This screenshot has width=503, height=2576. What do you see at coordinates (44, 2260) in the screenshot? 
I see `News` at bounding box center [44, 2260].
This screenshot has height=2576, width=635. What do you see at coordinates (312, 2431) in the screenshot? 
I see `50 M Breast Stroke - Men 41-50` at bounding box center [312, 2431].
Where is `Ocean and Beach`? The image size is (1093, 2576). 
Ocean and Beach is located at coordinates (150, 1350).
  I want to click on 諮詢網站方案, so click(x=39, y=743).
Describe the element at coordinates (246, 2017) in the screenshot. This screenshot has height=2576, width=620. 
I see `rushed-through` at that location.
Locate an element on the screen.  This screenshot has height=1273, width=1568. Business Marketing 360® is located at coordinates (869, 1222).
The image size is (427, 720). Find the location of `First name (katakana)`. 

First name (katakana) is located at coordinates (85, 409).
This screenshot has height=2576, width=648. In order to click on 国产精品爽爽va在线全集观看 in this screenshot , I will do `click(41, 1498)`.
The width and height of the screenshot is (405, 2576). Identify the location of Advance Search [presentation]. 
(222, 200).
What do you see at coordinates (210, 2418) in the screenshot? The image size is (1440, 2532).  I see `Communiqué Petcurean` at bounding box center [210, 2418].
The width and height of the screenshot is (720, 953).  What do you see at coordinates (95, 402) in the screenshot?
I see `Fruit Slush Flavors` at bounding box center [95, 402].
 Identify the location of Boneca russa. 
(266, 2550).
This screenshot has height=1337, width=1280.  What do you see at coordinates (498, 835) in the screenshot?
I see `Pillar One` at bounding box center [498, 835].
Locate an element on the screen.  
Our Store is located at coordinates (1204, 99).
^^^^^^^^
**GOAL OF THE EXERCISE**
The lines to copy run from the one containing "The width and height of the screenshot is (720, 953)." through the last line above. Copy them exactly and include nothing else.

**RESPONSE**
The width and height of the screenshot is (720, 953).  What do you see at coordinates (95, 402) in the screenshot?
I see `Fruit Slush Flavors` at bounding box center [95, 402].
 Identify the location of Boneca russa. 
(266, 2550).
This screenshot has height=1337, width=1280.  What do you see at coordinates (498, 835) in the screenshot?
I see `Pillar One` at bounding box center [498, 835].
Locate an element on the screen.  
Our Store is located at coordinates (1204, 99).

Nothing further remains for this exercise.